AS, then, to the extent that isoforms are functionally different, allows for an expanded proteome relative to a fixed genome, but also, the outline of AS provided so far might already provoke doubt that the information for protein synthesis resides solely in genes. A structural gene should certainly be considered a template for the associated primary mRNA. Should a structural gene, though, also be considered the template for a functional mRNA arising only after considerable processing of the primary transcript, if this processing involves variable excision of exons? The primary transcript does contain structural cues identifying excisable exons, and this information is necessary for functional mRNA synthesis. Additionally, every exon found in any of the functional mRNAs derivable from a particular primary transcript was, originally, part of that primary transcript. However, there is one category of information, critically important for splicing outcomes, that the primary transcript, and by extension, the gene, does not appear to contain. The primary transcript, alone, does not appear to contain the information for which excisable exons to leave in and which excisable exons to splice out during a particular splicing event. The information stored in a structural gene, so necessary for a protein's primary amino acid sequence, appears at the same time insufficient as regards specifying that sequence to the extent that more than one such sequence can result from splicing of the primary transcript. The information in a primary transcript, alone, can only indicate which exons might be excised, not which exons will be excised, as the result of a splicing event, when more than one isoform can result. Next, evidence that factors other than the associated gene can influence splicing outcomes is presented, but that such factors must exist seems implicit, already, in the very fact of AS; any influence not due to a direct product of a gene will be termed non-genetic.
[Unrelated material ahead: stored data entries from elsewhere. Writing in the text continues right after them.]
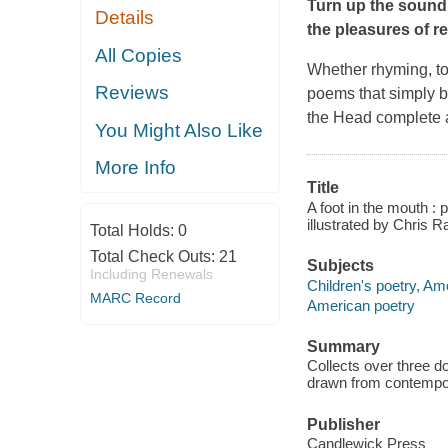
Turn up the sound 
Details
the pleasures of r
All Copies
Whether rhyming, to
Reviews
poems that simply b
the Head
complete a 
You Might Also Like
More Info
Title
A foot in the mouth :
illustrated by Chris 
Total Holds:
0
Total Check Outs:
21
Subjects
Including Renewals
Children's poetry, Am
MARC Record
American poetry
Summary
Collects over three d
drawn from contempor
Publisher
Candlewick Press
Evidence for the Role of Context, Especially Non-Genetic Context, in the Regulation of AS
That AS can lead to synthesis of isoforms with opposite functions is illustrated by an example from Yang et al. (2016): one isoform promotes apoptosis, while the other inhibits it (p. 806). An article cited by Yang et al., Schwerk and Schulze-Osthoff (2005), provides other examples of isoform pairs exhibiting opposite functions, but these authors also write, “Accumulating data have shown that splicing patterns can already be determined at the promoter of a gene, evidencing a coupling between transcription and alternative splicing” (p. 8, citing Goldstrohm et al., 2001). This statement appears to be saying that a gene is capable of wholly influencing the outcome of a splicing event. Schwerk and Schulze-Osthoff go on to summarize research, however, showing that a gene for which the aforementioned connection between transcription and splicing outcome is established has five promoters, and that selection of one of them is associated with a particular splicing outcome, but that the trigger for this is a steroid hormone (p. 8). It would appear that the information for this splicing outcome, its “blueprint,” due to this splicing outcome's dependence on a non-genetic factor, must lie in a realm wider than that of just the gene.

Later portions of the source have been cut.